Where I was heading, I would not have been on this earth much longer,” Dehn is quoted as saying. “I had started to associate with people who were carrying guns and I was starting to use drugs intravenously. People who work with addiction tell me I was heading for disaster.”

Dehn spent seven months in a Hennepin County workhouse before entering a drug treatment program at the Hennepin County Medical Center.

Dehn was later pardoned by former Minnesota Gov. Al Quie in 1982 and had his record expunged, changing his life for the better.

As a mayoral candidate, Dehn now advocates for the disarmament of some, if not all Minneapolis police officers.

Over the weekend, Dehn made two comments about law enforcement following the resignation of former Minneapolis Police Chief Janeé Harteau.

As reported by Alpha News, Dehn first called for officers to be disarmed on Friday.

“Crime is not a product of individual morality but the consequence of scarcity in our society,” Dehn said in a press release. “We must divest resources, disarm officers, and dismantle the inherent violence of our criminal justice system which continues to uphold white supremacy. Our approach to public safety must reflect a belief that our communities are safer when they have housing, clean air and water, access to education and employment, and quality healthcare.”

On Saturday, Dehn backtracked on his statements after receiving criticism by clarifying, “I support demilitarization of our forces.
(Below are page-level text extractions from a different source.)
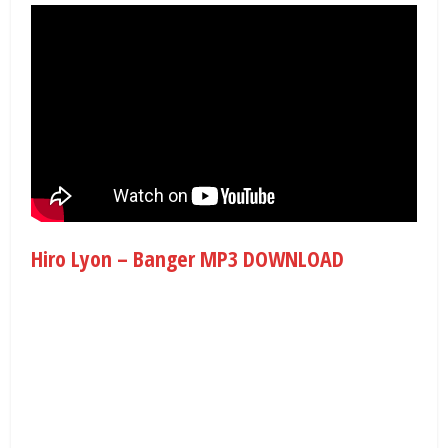
Hiro Lyon – Banger MP3 DOWNLOAD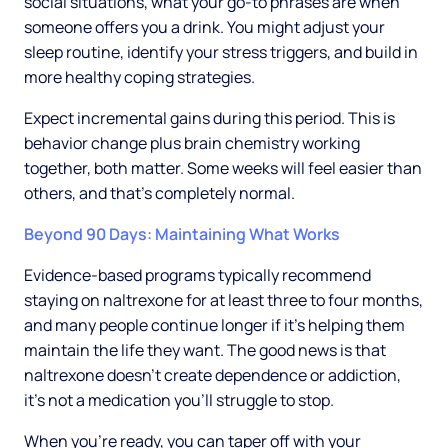
social situations, what your go-to phrases are when
someone offers you a drink. You might adjust your
sleep routine, identify your stress triggers, and build in
more healthy coping strategies.
Expect incremental gains during this period. This is
behavior change plus brain chemistry working
together, both matter. Some weeks will feel easier than
others, and that's completely normal.
Beyond 90 Days: Maintaining What Works
Evidence-based programs typically recommend
staying on naltrexone for at least three to four months,
and many people continue longer if it's helping them
maintain the life they want. The good news is that
naltrexone doesn't create dependence or addiction,
it's not a medication you'll struggle to stop.
When you're ready, you can taper off with your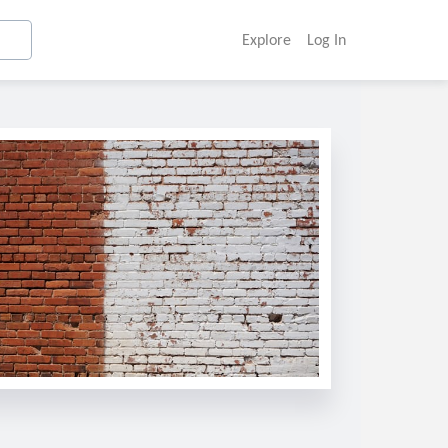
Explore
Log In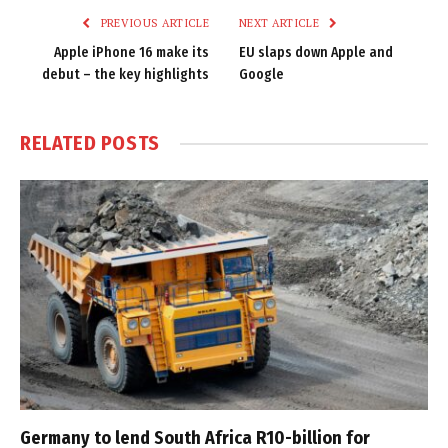
PREVIOUS ARTICLE
NEXT ARTICLE
Apple iPhone 16 make its
EU slaps down Apple and
debut – the key highlights
Google
RELATED
POSTS
Germany to lend South Africa R10-billion for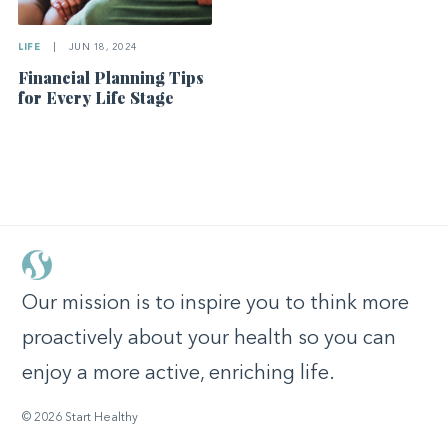
LIFE
|
JUN 18, 2024
Financial Planning Tips
for Every Life Stage
Our mission is to inspire you to think more
proactively about your health so you can
enjoy a more active, enriching life.
© 2026 Start Healthy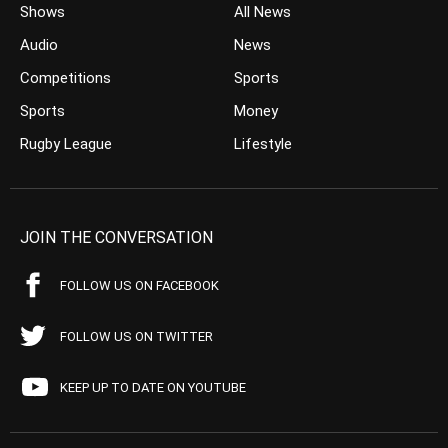
Shows
All News
Audio
News
Competitions
Sports
Sports
Money
Rugby League
Lifestyle
JOIN THE CONVERSATION
FOLLOW US ON FACEBOOK
FOLLOW US ON TWITTER
KEEP UP TO DATE ON YOUTUBE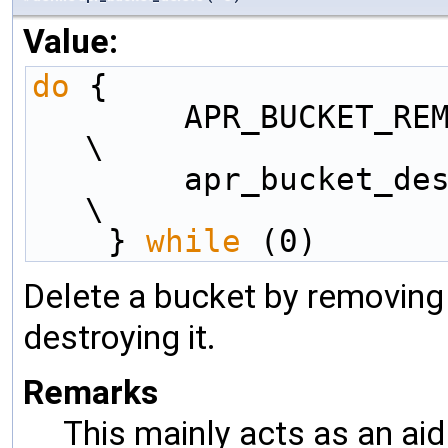
Value:
do
 {                 
        APR_BUCKET_REMOVE(e);                       
\
        apr_bucket_destroy(e);                      
\
    } 
while
 (0)
Delete a bucket by removing i
destroying it.
Remarks
This mainly acts as an aid 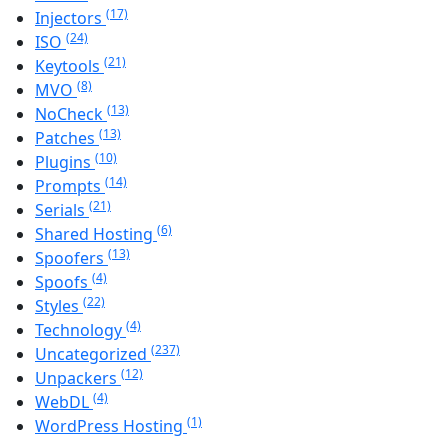
(17)
Injectors
(24)
ISO
(21)
Keytools
(8)
MVO
(13)
NoCheck
(13)
Patches
(10)
Plugins
(14)
Prompts
(21)
Serials
(6)
Shared Hosting
(13)
Spoofers
(4)
Spoofs
(22)
Styles
(4)
Technology
(237)
Uncategorized
(12)
Unpackers
(4)
WebDL
(1)
WordPress Hosting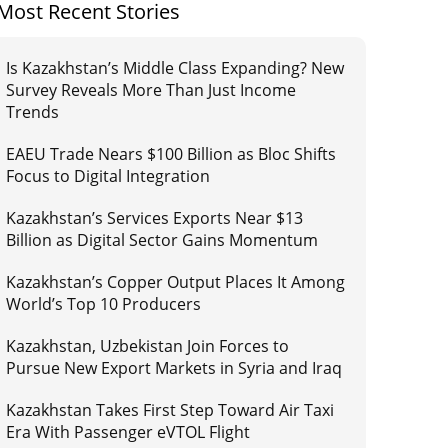
Most Recent Stories
Is Kazakhstan’s Middle Class Expanding? New
Survey Reveals More Than Just Income
Trends
EAEU Trade Nears $100 Billion as Bloc Shifts
Focus to Digital Integration
Kazakhstan’s Services Exports Near $13
Billion as Digital Sector Gains Momentum
Kazakhstan’s Copper Output Places It Among
World’s Top 10 Producers
Kazakhstan, Uzbekistan Join Forces to
Pursue New Export Markets in Syria and Iraq
Kazakhstan Takes First Step Toward Air Taxi
Era With Passenger eVTOL Flight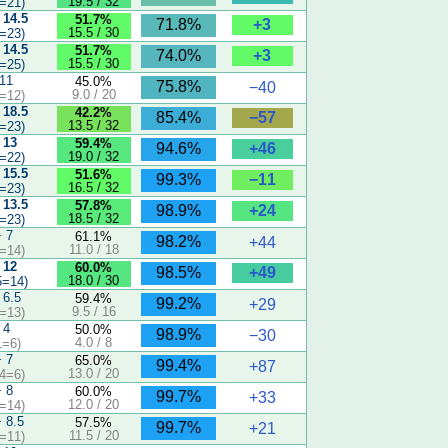
19.5 / 32
=21)
 14.5
51.7%
+3
71.8%
15.5 / 30
=23)
 14.5
51.7%
+3
74.0%
15.5 / 30
=25)
 11
45.0%
75.8%
−40
9.0 / 20
=12)
 18.5
42.2%
−57
85.4%
13.5 / 32
=23)
 13
59.4%
+46
94.6%
19.0 / 32
=22)
 15.5
51.6%
−11
99.3%
16.5 / 32
=23)
 13.5
57.8%
+24
98.9%
18.5 / 32
=23)
− 7
61.1%
98.2%
+44
11.0 / 18
=14)
 12
60.0%
+49
98.5%
18.0 / 30
5=14)
 6.5
59.4%
99.2%
+29
9.5 / 16
=13)
 4
50.0%
98.9%
−30
4.0 / 8
1=6)
− 7
65.0%
99.4%
+87
13.0 / 20
4=6)
− 8
60.0%
99.7%
+33
12.0 / 20
=14)
− 8.5
57.5%
99.7%
+21
11.5 / 20
=11)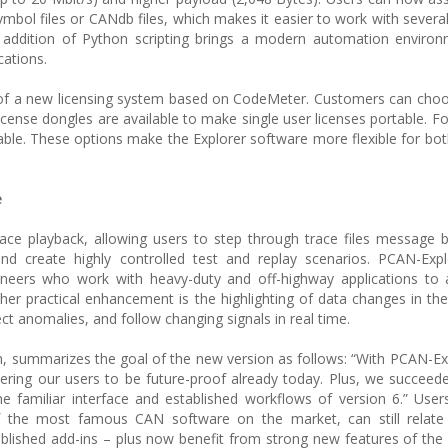
mbol files or CANdb files, which makes it easier to work with severa
e addition of Python scripting brings a modern automation enviro
cations.
 of a new licensing system based on CodeMeter. Customers can cho
 license dongles are available to make single user licenses portable. 
ilable. These options make the Explorer software more flexible for bot
e
 trace playback, allowing users to step through trace files message
nd create highly controlled test and replay scenarios. PCAN-Expl
ineers who work with heavy-duty and off-highway applications to 
er practical enhancement is the highlighting of data changes in the r
ct anomalies, and follow changing signals in real time.
, summarizes the goal of the new version as follows: “With PCAN-Ex
ring our users to be future-proof already today. Plus, we succeede
e familiar interface and established workflows of version 6.” User
f the most famous CAN software on the market, can still relate 
established add-ins – plus now benefit from strong new features of the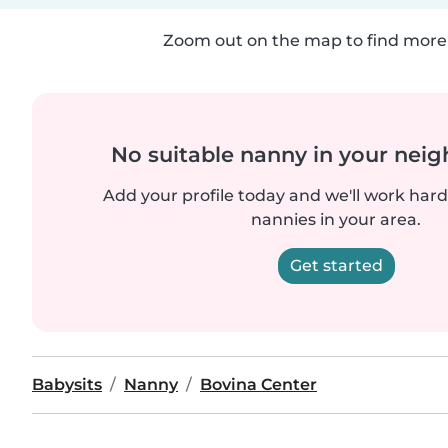
Zoom out on the map to find more 
No suitable nanny in your nei
Add your profile today and we'll work hard 
nannies in your area.
Get started
Babysits
Nanny
Bovina Center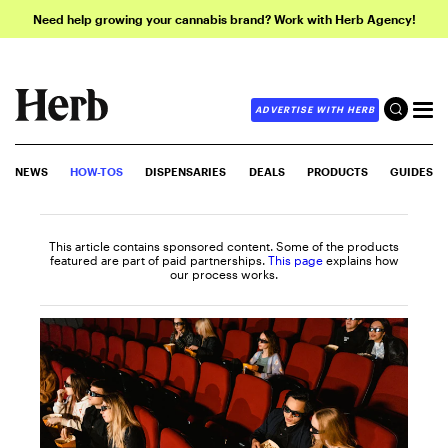
Need help growing your cannabis brand? Work with Herb Agency!
ADVERTISE WITH HERB
NEWS
HOW-TOS
DISPENSARIES
DEALS
PRODUCTS
GUIDES
This article contains sponsored content. Some of the products
featured are part of paid partnerships.
This page
explains how
our process works.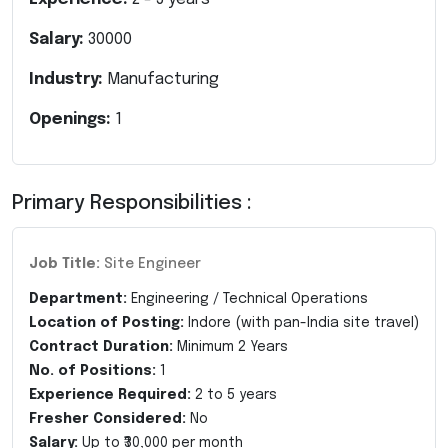
Salary:
30000
Industry:
Manufacturing
Openings:
1
Primary Responsibilities :
Job Title:
Site Engineer
Department:
Engineering / Technical Operations
Location of Posting:
Indore (with pan-India site travel)
Contract Duration:
Minimum 2 Years
No. of Positions:
1
Experience Required:
2 to 5 years
Fresher Considered:
No
Salary:
Up to ₹30,000 per month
I support rethinking whether every officer needs to carry a gun. I believe public safety will be best served if fewer officers carry guns…I am not advocating against officers having access to a gun in situations–such as when encountering a deadly weapon–where they need to be armed to keep themselves and others safe.”

Dehn’s campaign did not respond to our request for comment in time for publication.